Significant Performance Discrepancy Between Single-GPU and Multi-GPU Training with BERT

Mr-KenLee commented 1 month ago

System Info

transformers>=4.43.2 accelerate==0.33.0 GPUs: 2 x A100

Who can help?

@ArthurZucker @muellerzr @SunMarc

Information

[ ] The official example scripts
[ ] My own modified scripts

Tasks

[ ] An officially supported task in the examples folder (such as GLUE/SQuAD, ...)
[ ] My own task or dataset (give details below)

Reproduction

I am currently using the transformers library (version >= 4.43.2) for training BERT models. I have observed a significant performance discrepancy when training with a single GPU compared to training with multiple GPUs. Specifically, the performance difference can reach up to 10 percentage points.

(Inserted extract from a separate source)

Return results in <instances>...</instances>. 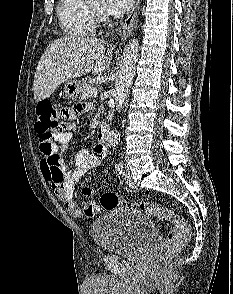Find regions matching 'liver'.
Wrapping results in <instances>:
<instances>
[{"instance_id": "obj_1", "label": "liver", "mask_w": 233, "mask_h": 294, "mask_svg": "<svg viewBox=\"0 0 233 294\" xmlns=\"http://www.w3.org/2000/svg\"><path fill=\"white\" fill-rule=\"evenodd\" d=\"M105 51V42L97 38L66 36L52 41L34 75L35 102L48 98L64 81L102 73L111 63L113 48Z\"/></svg>"}]
</instances>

Additionally, I have noticed that this issue persists in lower versions of the library, such as 4.42.1.

Expected behavior

Same performance between single gpu and multi-gpu.

Mr-KenLee commented 1 month ago

There is a userwarning：/root/miniconda3/lib/python3.11/site-packages/torch/autograd/graph.py:768: UserWarning: Grad strides do not match bucket view strides. This may indicate grad was not created according to the gradient layout contract, or that the param's strides changed since DDP was constructed. This is not an error, but may impair performance. grad.sizes() = [312, 312], strides() = [312, 1] bucket_view.sizes() = [312, 312], strides() = [1, 312] (Triggered internally at ../torch/csrc/distributed/c10d/reducer.cpp:327.) return Variable._execution_engine.run_backward( # Calls into the C++ engine to run the backward pass

May it cause this problem above?

amyeroberts commented 1 month ago

Hi @Mr-KenLee, thanks for raising an issue!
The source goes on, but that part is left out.